Pour des raisons de sécurité classique - à cause du risque de relâchement de vapeur quand le réacteur est en opération -, ces bâtiments bunkérisés ne peuvent être inspectés que lors de l'arrêt périodique pour révision du réacteur. Lors des inspections dans le passé, l'exploitant avait constaté à divers endroits des dégâts au béton, ce qui pourrait être expliqué par l'exposition du béton à un environnement chaud et humide. L'exploitant a effectué, lors des révisions, des opérations de réparation et/ou de rénovation afin de remettre ces locaux dans un état correct. Les inspections, lors de la révision de 2016, avaient montré de nouveaux dégâts au béton dans une zone qui n'avait pas été réparée auparavant. L'exploitant avait dès lors décidé de réparer le béton pendant la révision de 2017.

 

Comme l'AFCN l'a expliqué hier lors de la sous-commission, on peut affirmer que la situation dans ces salles n'avait pas été correctement évaluée et que, par le passé, les mesures correctives nécessaires n'avaient pas été prises pour restaurer définitivement la dégradation du béton.
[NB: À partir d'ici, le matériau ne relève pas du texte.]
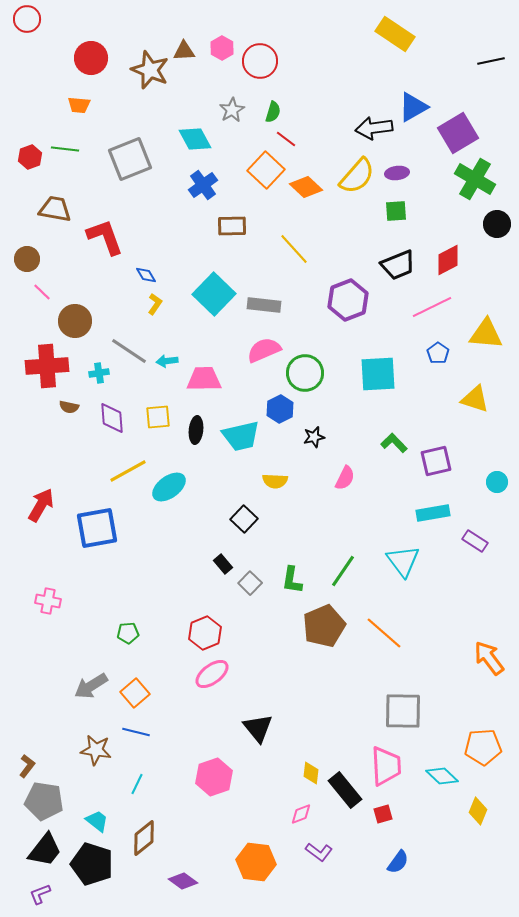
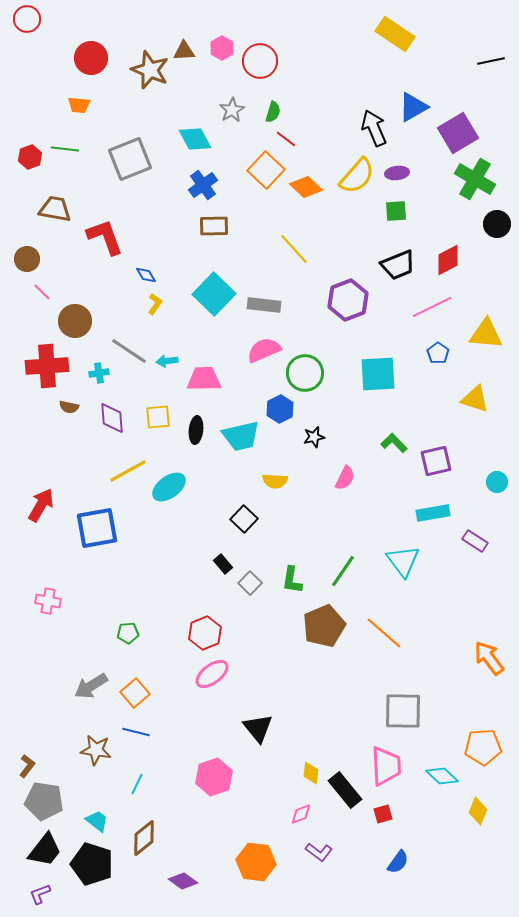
black arrow at (374, 128): rotated 75 degrees clockwise
brown rectangle at (232, 226): moved 18 px left
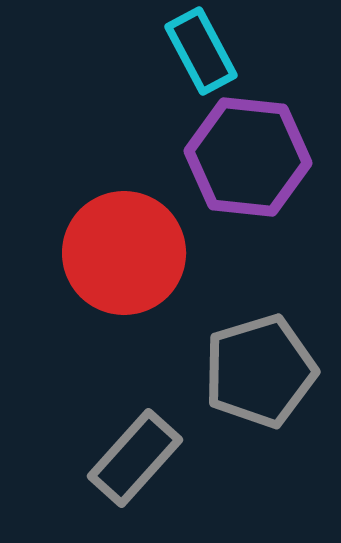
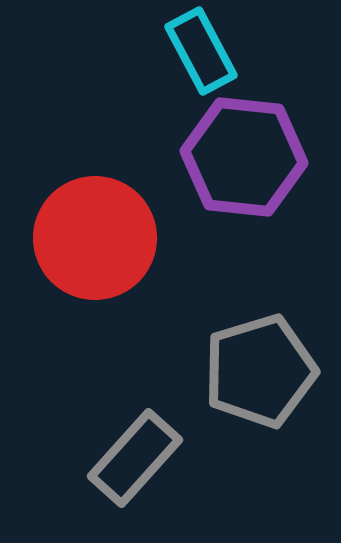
purple hexagon: moved 4 px left
red circle: moved 29 px left, 15 px up
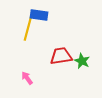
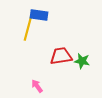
green star: rotated 14 degrees counterclockwise
pink arrow: moved 10 px right, 8 px down
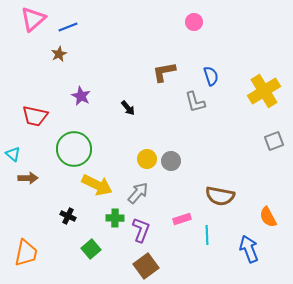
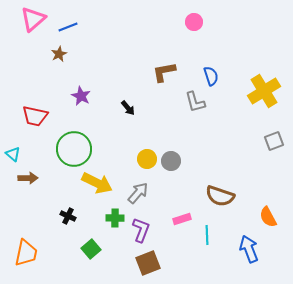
yellow arrow: moved 2 px up
brown semicircle: rotated 8 degrees clockwise
brown square: moved 2 px right, 3 px up; rotated 15 degrees clockwise
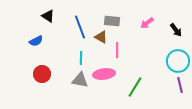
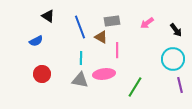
gray rectangle: rotated 14 degrees counterclockwise
cyan circle: moved 5 px left, 2 px up
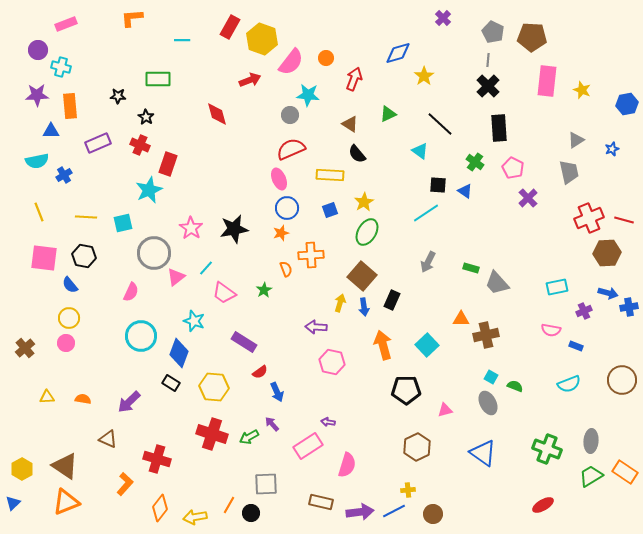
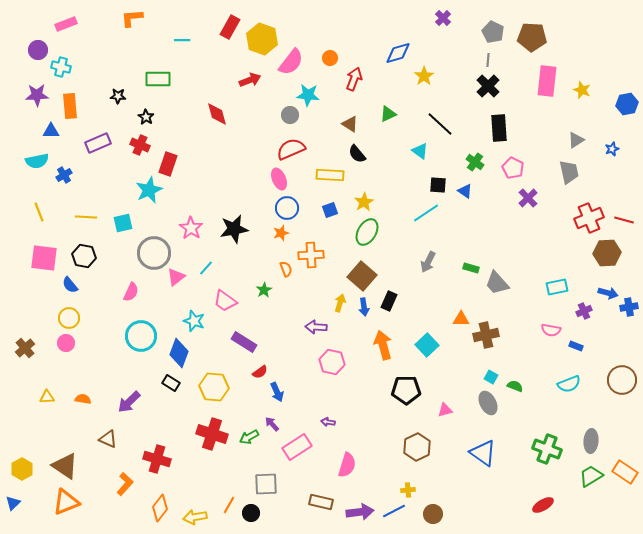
orange circle at (326, 58): moved 4 px right
pink trapezoid at (224, 293): moved 1 px right, 8 px down
black rectangle at (392, 300): moved 3 px left, 1 px down
pink rectangle at (308, 446): moved 11 px left, 1 px down
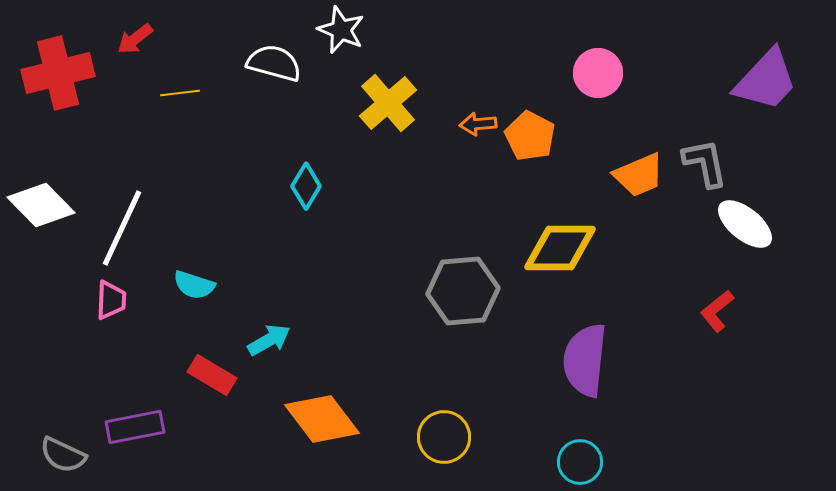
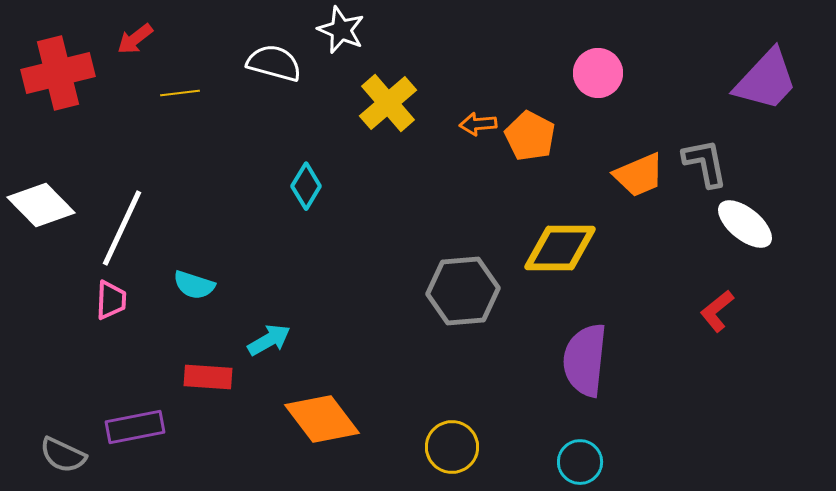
red rectangle: moved 4 px left, 2 px down; rotated 27 degrees counterclockwise
yellow circle: moved 8 px right, 10 px down
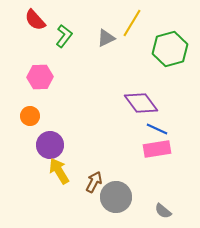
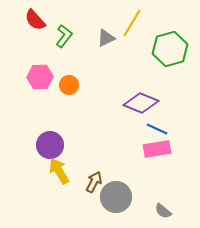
purple diamond: rotated 32 degrees counterclockwise
orange circle: moved 39 px right, 31 px up
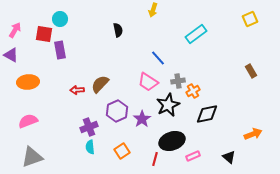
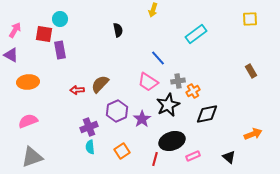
yellow square: rotated 21 degrees clockwise
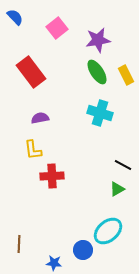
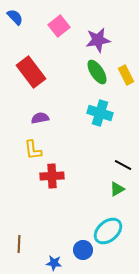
pink square: moved 2 px right, 2 px up
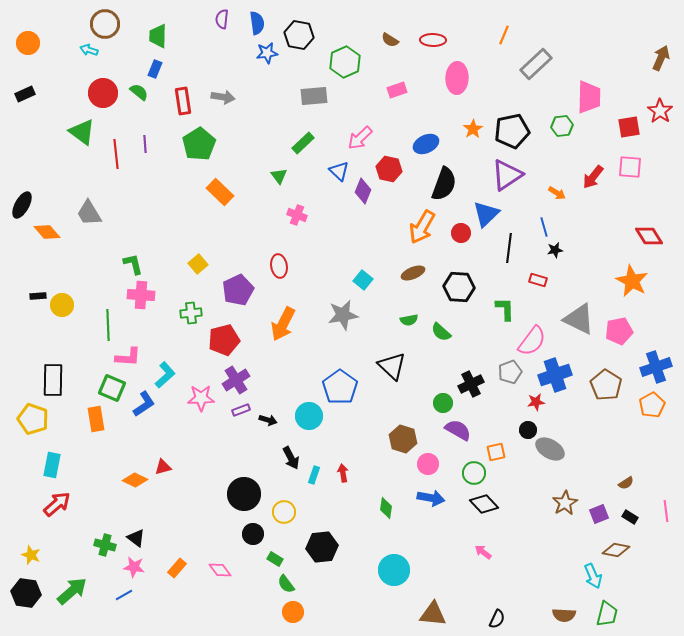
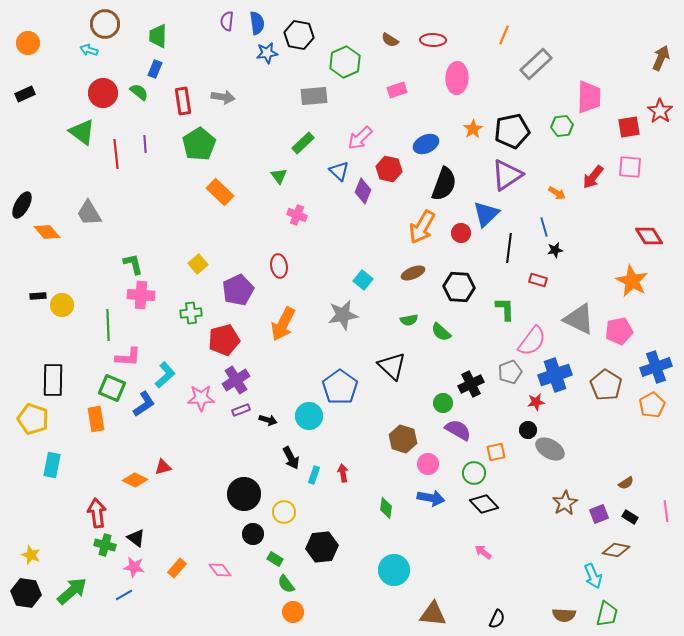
purple semicircle at (222, 19): moved 5 px right, 2 px down
red arrow at (57, 504): moved 40 px right, 9 px down; rotated 56 degrees counterclockwise
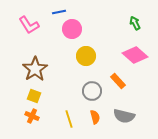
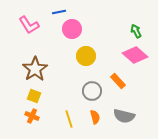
green arrow: moved 1 px right, 8 px down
Un certain nombre de mesures d'amélioration dans le domaine du suivi et de l'entretien ont donc été mises en place par l'exploitant.

 

08.03  Jean-Marc Nollet (Ecolo-Groen): Monsieur le ministre, je vous remercie, mais cela ne me dit pas à quel moment l'exploitant a informé l'AFCN.

 

08.04  Jan Jambon, ministre: Pour être honnête, nous n'avons pas trouvé le temps de répondre précisément à votre question parce que le personnel de l'AFCN s'occupe des inspections.

 

08.05  Jean-Marc Nollet (Ecolo-Groen): Je comprends, mais la question est extrêmement importante. Je respecte nos échanges mais comme il n'y aura plus de commission pendant trois ou quatre semaines, je vous demanderai de me transmettre les précisions complémentaires avant la prochaine commission. Sinon nous ne nous en sortirons pas.

 

08.06  Jan Jambon, ministre: D'accord.

 

L'incident est clos.

Het incident is gesloten.

 

08.07  Jean-Marc Nollet (Ecolo-Groen): Monsieur le président, je souhaite transformer mes questions jointes au point 32 de l'agenda en questions écrites car nous n'avons plus le temps de les traiter.

 

Le président: Les questions jointes n° 26968 et n° 27103 de M. Jean-Marc Nollet sont donc transformées en questions écrites.

 

De vragen nrs 26969, 26970 en 26971 van de heer Nollet worden omgezet in schriftelijke vragen. De samengevoegde vragen nr. 26977 van de heer Nollet en nr. 27095 van de heer Thiébaut worden eveneens omgezet in schriftelijke vragen. De vraag nr. 26978 van de heer Nollet en de samengevoegde vragen nr. 26979 van de heer Nollet en nr. 27093 van de heer Thiébaut worden ook omgezet in schriftelijke vragen. Ook de vraag nr. 27094 van de heer Thiébaut wordt omgezet in een schriftelijke vraag.

 

De openbare commissievergadering wordt gesloten om 17.41 uur.

La réunion publique de commission est levée à 17.41 heures.